Telling More Than One Story at Once
Tourists in Vienna by Rita Crick
The tourists looking at the picture of the Tower of Babel have different impressions. One looks and thinks: ‘I wonder if there were Daleks around at the time this painting was being worked at.’ The second tourist looks at the painting and thinks the painter has seen the Coliseum in Rome with all those arches. Tourist number three sees the unfinished tower as either still being constructed or perhaps destroyed. The fourth thinks: ‘What a waste of space, think how much this land is valued at and what a chance to make as much money as possible if it were developed and how many other buildings could be put up in this area.’ These are the thoughts that have gone through different people’s minds as they look at this picture.

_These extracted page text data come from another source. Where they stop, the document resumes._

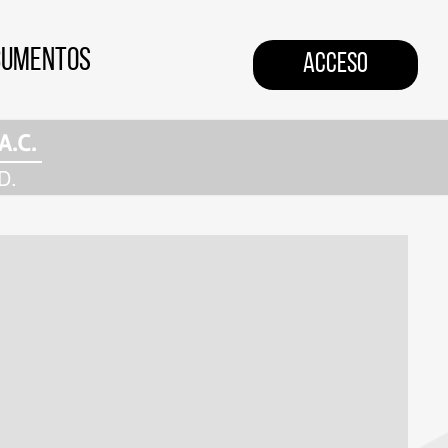
CUMENTOS
ACCESO
A.C.
D.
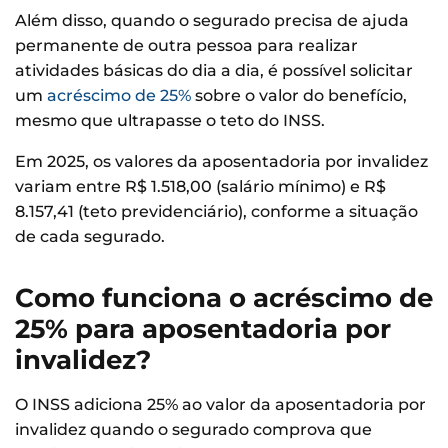
Além disso, quando o segurado precisa de ajuda
permanente de outra pessoa para realizar
atividades básicas do dia a dia, é possível solicitar
um
acréscimo de 25%
sobre o valor do benefício,
mesmo que ultrapasse o teto do INSS.
Em 2025, os valores da aposentadoria por invalidez
variam entre R$ 1.518,00 (salário mínimo) e R$
8.157,41 (teto previdenciário), conforme a situação
de cada segurado.
Como funciona o acréscimo de
25% para aposentadoria por
invalidez?
O INSS adiciona 25% ao valor da aposentadoria por
invalidez quando o segurado comprova que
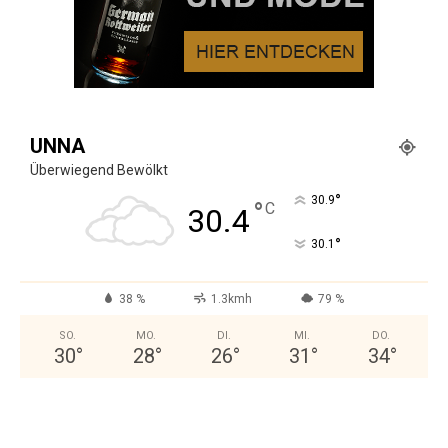
UNNA
Überwiegend Bewölkt
°
30.9
°
C
30.4
°
30.1
38 %
1.3kmh
79 %
SO.
MO.
DI.
MI.
DO.
30
°
28
°
26
°
31
°
34
°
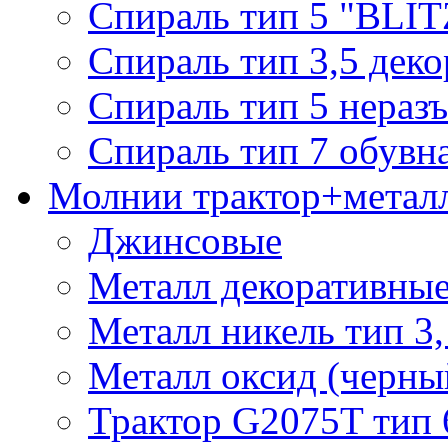
Спираль тип 5 "BLIT
Спираль тип 3,5 деко
Спираль тип 5 нераз
Спираль тип 7 обувн
Молнии трактор+метал
Джинсовые
Металл декоративные 
Металл никель тип 3, 
Металл оксид (черный
Трактор G2075T тип 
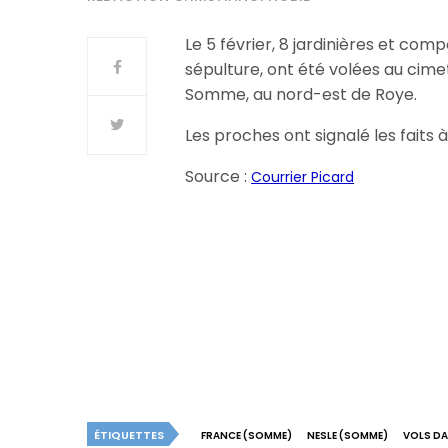
Le 5 février, 8 jardinières et com
sépulture, ont été volées au cimet
Somme, au nord-est de Roye.
Les proches ont signalé les faits à
Source :
Courrier Picard
ÉTIQUETTES
FRANCE (SOMME)
NESLE (SOMME)
VOLS DA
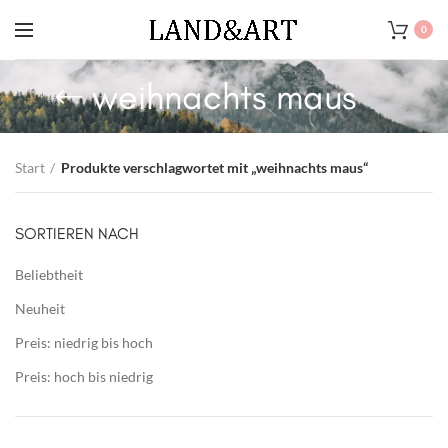
0
weihnachts maus
Start
Produkte verschlagwortet mit „weihnachts maus“
SORTIEREN NACH
Beliebtheit
Neuheit
Preis: niedrig bis hoch
Preis: hoch bis niedrig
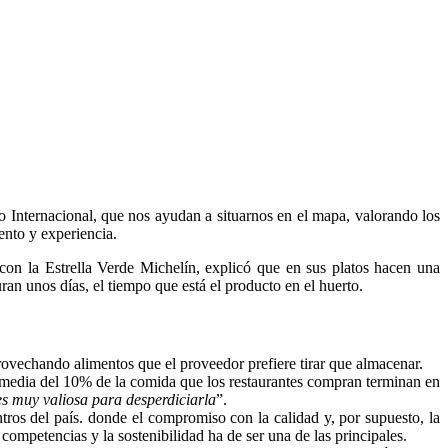
o Internacional, que nos ayudan a situarnos en el mapa, valorando los
ento y experiencia.
on la Estrella Verde Michelín, explicó que en sus platos hacen una
ran unos días, el tiempo que está el producto en el huerto.
provechando alimentos que el proveedor prefiere tirar que almacenar.
a media del 10% de la comida que los restaurantes compran terminan en
s muy valiosa para desperdiciarla
”.
entros del país. donde el compromiso con la calidad y, por supuesto, la
competencias y la sostenibilidad ha de ser una de las principales.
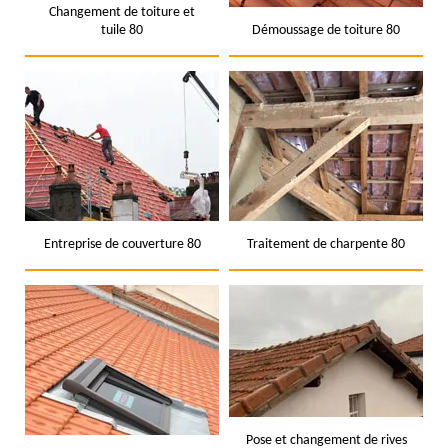
Changement de toiture et
tuile 80
Démoussage de toiture 80
Entreprise de couverture 80
Traitement de charpente 80
Pose et changement de rives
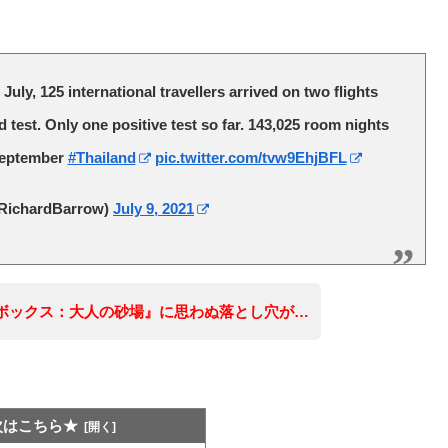
 July, 125 international travellers arrived on two flights
d test. Only one positive test so far. 143,025 room nights
September
#Thailand
pic.twitter.com/tvw9EhjBFL
RichardBarrow)
July 9, 2021
ボックス：大人の砂場』に思わぬ落とし穴が…
次はこちら★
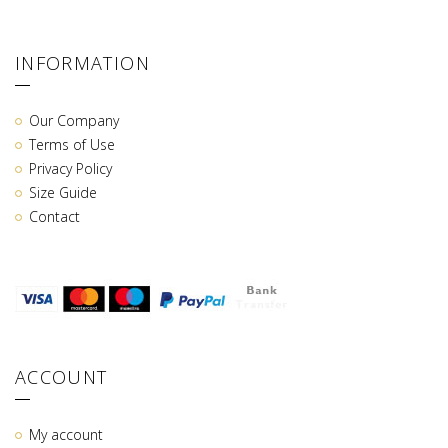
INFORMATION
Our Company
Terms of Use
Privacy Policy
Size Guide
Contact
ACCOUNT
My account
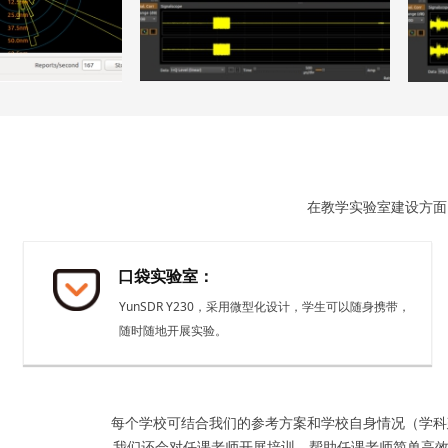
在教学实验室建设方面
口袋实验室：
YunSDR Y230，采用微型化设计，学生可以随身携带，
随时随地开展实验。
每个学校可结合我们的参考方案和学校自身情况（学科
我们还会对任课老师开展培训，帮助任课老师简单高效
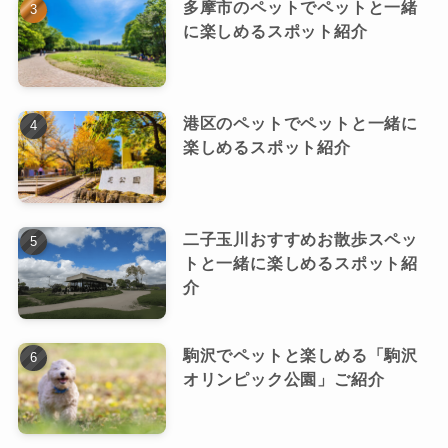
多摩市のペットでペットと一緒
に楽しめるスポット紹介
港区のペットでペットと一緒に
楽しめるスポット紹介
二子玉川おすすめお散歩スペッ
トと一緒に楽しめるスポット紹
介
駒沢でペットと楽しめる「駒沢
オリンピック公園」ご紹介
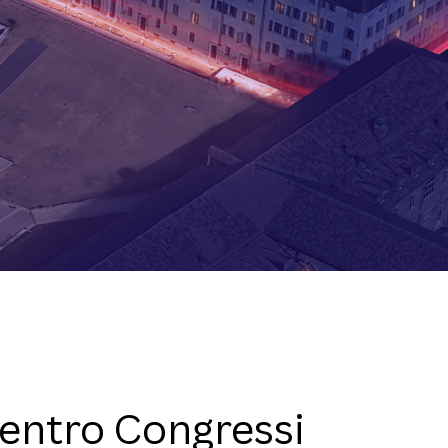
entro Congressi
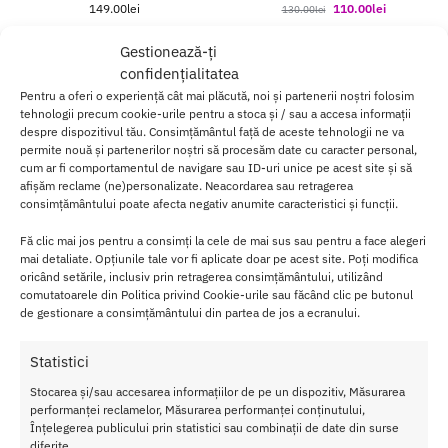
149.00
lei
110.00
lei
130.00
lei
Adaugă în coș
Adaugă în coș
Gestionează-ți
confidențialitatea
Pentru a oferi o experiență cât mai plăcută, noi și partenerii noștri folosim
tehnologii precum cookie-urile pentru a stoca și / sau a accesa informații
despre dispozitivul tău. Consimțământul față de aceste tehnologii ne va
permite nouă și partenerilor noștri să procesăm date cu caracter personal,
cum ar fi comportamentul de navigare sau ID-uri unice pe acest site și să
afișăm reclame (ne)personalizate. Neacordarea sau retragerea
consimțământului poate afecta negativ anumite caracteristici și funcții.
Fă clic mai jos pentru a consimți la cele de mai sus sau pentru a face alegeri
mai detaliate. Opțiunile tale vor fi aplicate doar pe acest site. Poți modifica
oricând setările, inclusiv prin retragerea consimțământului, utilizând
comutatoarele din Politica privind Cookie-urile sau făcând clic pe butonul
de gestionare a consimțământului din partea de jos a ecranului.
Sare de Baie Shunga Oriental
Kit Dilatator Vaginal Wellness
Statistici
Crystals – Ocean Tempations
Purple
Stocarea și/sau accesarea informațiilor de pe un dispozitiv, Măsurarea
500 g
230.00
lei
performanței reclamelor, Măsurarea performanței conținutului,
130.00
lei
Înțelegerea publicului prin statistici sau combinații de date din surse
diferite.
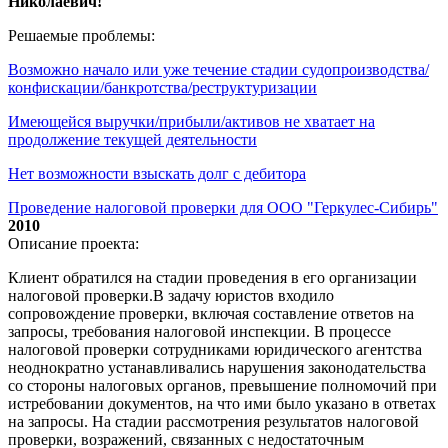
Николаевич!
Решаемые проблемы:
Возможно начало или уже течение стадии судопроизводства/
конфискации/банкротства/реструктуризации
Имеющейся выручки/прибыли/активов не хватает на
продолжение текущей деятельности
Нет возможности взыскать долг с дебитора
Проведение налоговой проверки для ООО "Геркулес-Сибирь"
2010
Описание проекта:
Клиент обратился на стадии проведения в его организации
налоговой проверки.В задачу юристов входило
сопровождение проверки, включая составление ответов на
запросы, требования налоговой инспекции. В процессе
налоговой проверки сотрудниками юридического агентства
неоднократно устанавливались нарушения законодательства
со стороны налоговых органов, превышение полномочий при
истребовании документов, на что ими было указано в ответах
на запросы. На стадии рассмотрения результатов налоговой
проверки, возражений, связанных с недостаточным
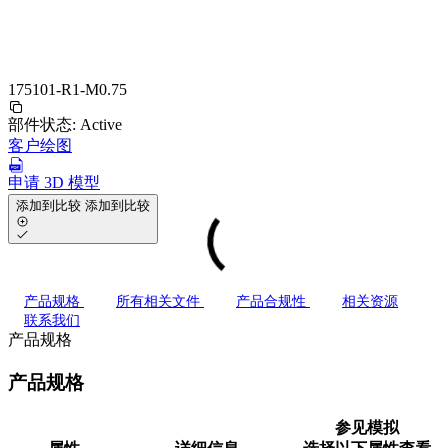
175101-R1-M0.75
部件状态:
Active
客户绘图
申请 3D 模型
添加到比较
添加到比较
产品规格
所有相关文件
产品合规性
相关资源
联系我们
产品规格
产品规格
参见模拟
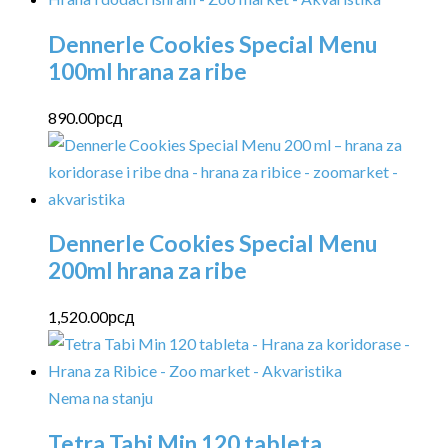
Dennerle Cookies Special Menu
100ml hrana za ribe
890.00
рсд
Dennerle Cookies Special Menu
200ml hrana za ribe
1,520.00
рсд
Nema na stanju
Tetra Tabi Min 120 tableta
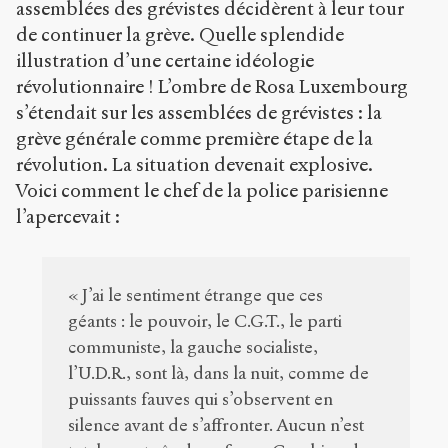
assemblées des grévistes décidèrent à leur tour
de continuer la grève. Quelle splendide
illustration d’une certaine idéologie
révolutionnaire ! L’ombre de Rosa Luxembourg
s’étendait sur les assemblées de grévistes : la
grève générale comme première étape de la
révolution. La situation devenait explosive.
Voici comment le chef de la police parisienne
l’apercevait :
« J’ai le sentiment étrange que ces
géants : le pouvoir, le C.G.T., le parti
communiste, la gauche socialiste,
l’U.D.R., sont là, dans la nuit, comme de
puissants fauves qui s’observent en
silence avant de s’affronter. Aucun n’est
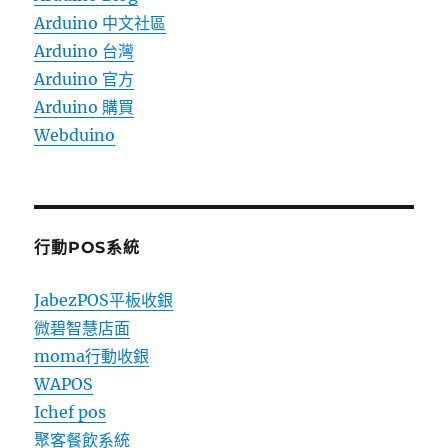
Arduino 中文社區
Arduino 台灣
Arduino 官方
Arduino 購買
Webduino
行動POS系統
JabezPOS平板收銀
微碧智慧店面
moma行動收銀
WAPOS
Ichef pos
聚客餐飲系統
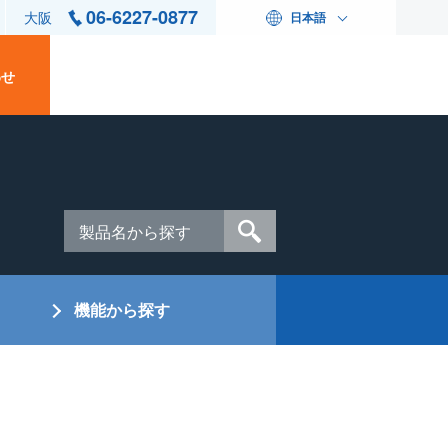
06-6227-0877
大阪
日本語
わせ
機能から探す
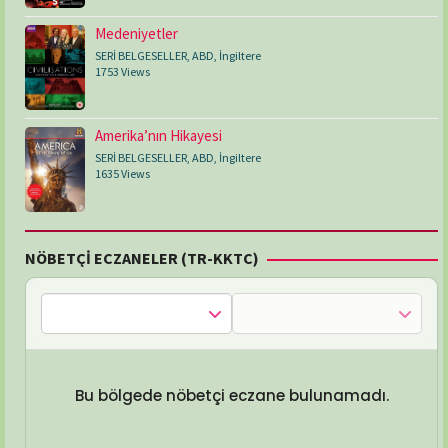
Medeniyetler
SERİ BELGESELLER
,
ABD
,
İngiltere
1753 Views
Amerika’nın Hikayesi
SERİ BELGESELLER
,
ABD
,
İngiltere
1635 Views
NÖBETÇİ ECZANELER (TR-KKTC)
Bu bölgede nöbetçi eczane bulunamadı.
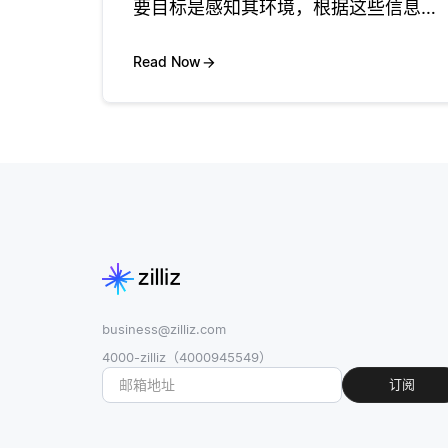
要目标是感知其环境，根据这些信息做
出决策，并采取行动以实现特定目标。
人工智能代理可以在各种领域中操作，
Read Now
从安排约会等简单任务到管理供应链中
的物流或自动化金融市场交易等更复杂
business@zilliz.com
4000-zilliz（4000945549）
订阅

Changes in Language Over Time
[more to come]
Lingua Franca
The Aftermath by Barbara Hooker
After Babel
There once was a tower in Babel
built to the glory of God
where everyone spoke in one tongue
and all thought the same of the job.
But God decided to stop the rot
and the language of groups was changed,
they left the tower behind them
and the start of our world began.
Has it made a difference,
the forming of peoples and lands?
There are still those who want to impose
their opinions on all those around
and the babble, like Babel, continues
to hamper the freedom of man.
Nonsense
[more to come]
Movement
[more to come]
The Relationship Between Humans and Nature
'Growth' by Rita Crick
When you look out into a well-kept garden you see all the different kinds of flowers - and maybe weeds. In the spring there will be a collection of small but still colourful flowers, such as snowdrops, primroses, daffodils and the pretty Christmas roses still blooming. As summer comes, the flowers grow taller and still more colourful. Could they be hollyhocks, lupins, lily of the valley and the most wonderful roses? With so much colour it is difficult to decide which you like best. Autumn brings just as much colour but there are more bush-like types of plants, such as asters, Japanese daisies and chrythansemum and Michael daisies. In Winter then it is the time of the evergreens, which look more like trees: the holly and the ivy and the white berries of the mistletoe. So that reminds you of perhaps an orchestra, like the London Symphony with all the different players and the different instruments which will produce all sorts of different sounds that suggest different colours. Wonder if you took the LSO to play in a garden, would the flowers think they were the instruments in the orchestra? Think of the clarinet as a lupin. The lilies could be the trumpets, sunflowers for the cymbals and for the drum kit, the mushrooms. Would all the plants think they are wonderful and grow maybe another sixinches? Or would they wilt and shrink after the music has stopped?
The Bird by Mabel Crook
Many years ago, my daughter was in the playground when a little bird fell out of the tree. She picked it up and brought it home to me. I went to the library to find out about it, as my daughter was crying, Please don't let it die!
It was a greefinch and I had to find some seed for it. We had a big garden then, and the time of year was September, so plenty of little seeds.
I dipped a match stick in egg, then the seeds, so the little bird could eat, and survive. My daughter kept the bird in her bedroom and it started to fly around.
One evening, while she was doing her homework, the bird walked all over it leaving its marks on the paper and elsewhere. It was time to open the window. It flew off.